There is no noise in my data yet the rational functions don't interpolate
See : this question.
When loading a model from disk I get "Warning: Class ':all:' is an unknown object class. Object 'model' of this class has been converted to a structure."
You are trying to load a model file without the SUMO Toolbox in your Matlab path. Make sure the toolbox is in your Matlab path.
In short: Start Matlab, run <SUMO-Toolbox-directory>/startup.m
(to ensure the toolbox is in your path) and then try to load your model.
When running the SUMO Toolbox you get an error like "No component with id 'ann' of type 'adaptive model builder' found in config file."
This means you have specified to use a component with a certain id (in this case an AdaptiveModelBuilder component with id 'ann') but a component with that id does not exist further down in the configuration file (in this particular case 'ann' does not exist but 'anngenetic' does, as a quick search through the configuration file will show). So make sure you only declare components which have a definition lower down. So see which components are available, simply scroll down the configuration file and see which id's are specified. Please also refer to the Declarations and Definitions page.
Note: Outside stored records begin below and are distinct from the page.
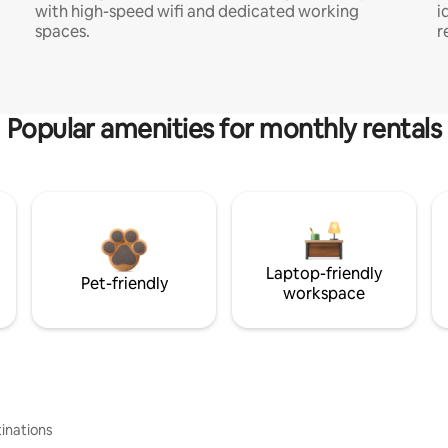
with high-speed wifi and dedicated working
i
spaces.
r
Popular amenities for monthly rentals
Laptop-friendly
Pet-friendly
workspace
inations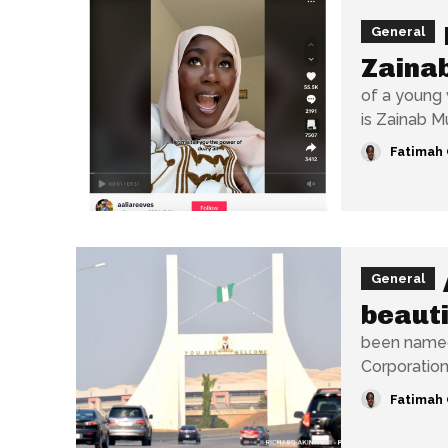
General
Zaina
of a young 
is Zainab M
Fatimah 
General
beauti
been named 
Fatimah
When using RBF neural network models I sometimes get get a crash in "newrb"
This is an error in the Matlab Neural Network Toolbox implementation and not anything we can do about (a workaround is available on request). This should be fixed by Matlab 7.5.
When using NANN models I sometimes get "Runtime error in matrix library, Choldc failed. Matrix not positive definite"
This is a problem in the mex implementation of the NNSYSID toolbox. Simply delete the mex files, the Matlab implementation will be used and this will not cause any problems.
This means Matlab cannot find the FANN library itself to link to dynamically. Make sure it is in your library path, ie, on unix systems, make sure it is included in LD_LIBRARY_PATH.
When trying to use SVM models I get 'Error during fitness evaluation: Error using ==> svmtrain at 170, Group must be a vector'
You forgot to build the SVM mex files for your platform. For windows they are pre-compiled for you, on other systems you have to compile them yourself with the makefile.